Among the 35 new molecular entities approved by the FDA in 2011, 17 were particularly notable for their significant contributions to the health of patients, including
abiraterone acetate,
vandetanib,
belatacept and
fidaxomicin. Thus,
abiraterone acetate, namely Zytiga®, was included as the first in a new class of drugs to treat late-stage
prostate cancer. The ability of Zytiga® to prolong survival in these patients was considered as significant because they have few other treatments options and the benefits of Zytiga® outweighed the risks of reported side-effects.

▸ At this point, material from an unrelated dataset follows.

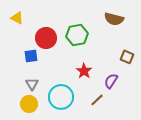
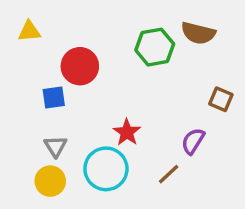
yellow triangle: (17, 18) -> (29, 31), turned -32
green hexagon: (77, 35) -> (155, 47), moved
red star: (84, 71) -> (127, 132), moved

Vandetanib, namely Caprelsa®, was also considered as a relevant
drug since it represents the first
drug approved to treat particularly aggressive
medullary thyroid cancer, an
orphan disease. Despite huge progress in
transplantation, renal transplantation remains a serious problem since patients treated with the
calcineurin inhibitors cyclosporine and
tacrolimus are at high risk of developing renal injury. With longer follow-up, the novel
immunosuppressant belatacept continued to show better renal function compared with a
cyclosporine-based regimen, as well as a consistent safety profile and comparable efficacy. It was approved by the Food and Drug Administration in June 2011 for the prophylaxis of organ rejection in adult recipients of a kidney transplant acting by a selective T-cell costimulation blocker given as an infusion. Clostridium difficile is currently the most important cause of infectious
diarrhea in the United States.
Fidaxomicin, a
macrolide antibiotic, was recently approved for treatment of these
infections (CDIs). It could be an alternative treatment for
infection with C. difficile, with similar efficacy and safety to
vancomycin.
Fidaxomicin has minimal activity against Bacteroides species, which may be advantageous in maintaining colonization resistance and protecting the gastrointestinal tract from colonization by C. difficile.